The properties of the AgNPs produced by plants are unique and safer than those chemically produced, which qualify them to be widely used in different biological aspects [15]. The ability of silver nanoparticles to kill pathogens has been known for several years, making it widely used in various products. Silver nanoparticles can stop the G+ and G− bacteria population and exhibit a wide range of antibacterial action [16,17,18]. The discovery of antibacterial-activity nanoparticles that can inhibit different multidrug-resistant pathogens such as multidrug-resistant P. aeruginosa and ampicillin-resistant E. coli is significant in the medical field. Silver nanoparticles can also inhibit fungi growth including A. fumigatus, Mucor, Candida tropicalis, and S. cerevisiae [19]. Silver nanoparticles have antiviral activity; according to several studies, AgNPs prevented the replication and activity of HIV-1 by 98%, which was substantially higher than Au nanoparticles (6–20%) [20]. Additionally, it has an inhibitory effect against the hepatitis B virus [20] and the herpes simplex virus [21]. Nanosilver has excellent antibacterial activity, which is why it is a growing are of study and has been heavily industrialized. It can be found in a vast range of products on the consumer market. Different effects can be caused by physically or chemically synthesized AgNPs including DNA damage, developmental abnormalities, variation in the gene expression, and disturbance of the metabolism depending on concentration. The toxicity of AgNPs varies significantly depending on the shape, size, exposure pathway, and capping agents [22].
Many studies have produced and applied AgNPs in different ways. Song et al. [23] fabricated Ag nanoparticles/attapulgite nanocomposites using an olive leaf extract with antioxidant and antibacterial activity, and Sun et al. [24] fabricated silver nanoparticles combined with graphene oxide from table olive and used as a pollutant adsorbent.
No studies have shed light on using olive leaf waste in fabricating AgNPs, and then applied in medical uses. Therefore, in this study, we valorized the accumulated olive leaf waste that poses a danger to the health and environment by fabricating safe silver nanoparticles (OLAgNPs), then used them as an antioxidant, anticancer, and antimicrobial agent. Six advanced devices characterize the produced AgNPs. HPLC evaluated the phenolic compound profile in OLAgNPs and OLWE as well as the antioxidant activity, antitumor activity against the MCF-7, HeLa, and HT-29 carcinoma cell lines, and antimicrobial activity against MDR bacteria and fungi was evaluated.

2. Materials and Methods

2.1. Materials

Olive leaf wastes were obtained from a private olive farm in Ismaillia, Egypt (30.482811, 32.250064). The wastes were washed. All chemicals in this study were of analytical grade and obtained from Sigma (Cairo, Egypt). The biodiagnostic company (Dokki, Giza, Egypt) provided the cancer cell lines. The microbial strains, Listeria monocytogenes (LM), Bacillus cereus (BC), Staphylococcus aureus (SA), Yersinia enterocolitica (YE), Campylobacter jejuni (CJ), and Escherichia coli (EC) and six pathogenic fungi (i.e., Candida glabrata (CG), Candida rugosa (CR), Candida albicans (CA), Penisillum crustosum (PC), Aspergillus niger (AN), and Aspergillus flavus (AF)) were obtained from the Faculty of Agriculture, Ain-Shams University, Egypt.
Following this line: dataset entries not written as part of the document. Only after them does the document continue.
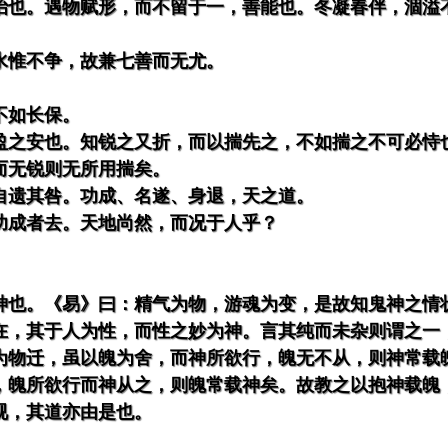
治也。遇物赋形，而不留于一，善能也。冬凝春伴，涸溢
水惟不争，故兼七善而无尤。
不如长保。
盈之安也。知锐之又折，而以揣先之，不如揣之不可必恃
而无锐则无所用揣矣。
自遗其咎。功成、名遂、身退，天之道。
功成者去。天地尚然，而况于人乎？
神也。《易》曰：精气为物，游魂为变，是故知鬼神之情
在，其于人为性，而性之妙为神。言其纯而未杂则谓之一
为物迁，虽以魄为舍，而神所欲行，魄无不从，则神常载
，魄所欲行而神从之，则魄常载神矣。故教之以抱神载魄
视，其道亦由是也。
2.2. Extracting Phenolic Compounds from OLWE

First, the olives were washed to remove physical impurities such as leaves, pieces of wood as well as any pesticides. Afterward, the olives were ground and mixed into a paste. Although many extracting systems are available, two methods are generally employed: traditional pressing and modern centrifuging. All wastes were collected and called OLWE. The OLWE was then kept in a 50 °C oven for two days, crushed in a blender, and then crushed in a blender, sieved through a 20-mesh screen. A total of 10 g of crushed leaves were stirred in distilled H2O (150 mL) for four hours at 40 °C. The supernatant was filtrated and then concentrated by a rotary evaporator (Scheme 1). The samples were freeze-dried, and then their weight was recorded to calculate the total extract yield (%) from Equation (1).
Total   extract   yield   ( % ) = weight   of   dried   extract 100   grams   of   OLWE × 100  

2.3. Green Synthesis of AgNPs

A total of 100 mg of OLWE-rich phenolic extracts were blended and stirred in 100 mL of 1 mM AgNO3 solution for 12 h at room temperature. The centrifugation of the OLAgNP suspension was conducted at 13,000 rpm, 15 min using Sigma 3–k, Germany centrifuge (Sigma, Offenbach, Germany). The supernatant was removed, the precipitate containing AgNPs was washed many times with ddH2O, centrifuged, and pure pellets were obtained (Scheme 1).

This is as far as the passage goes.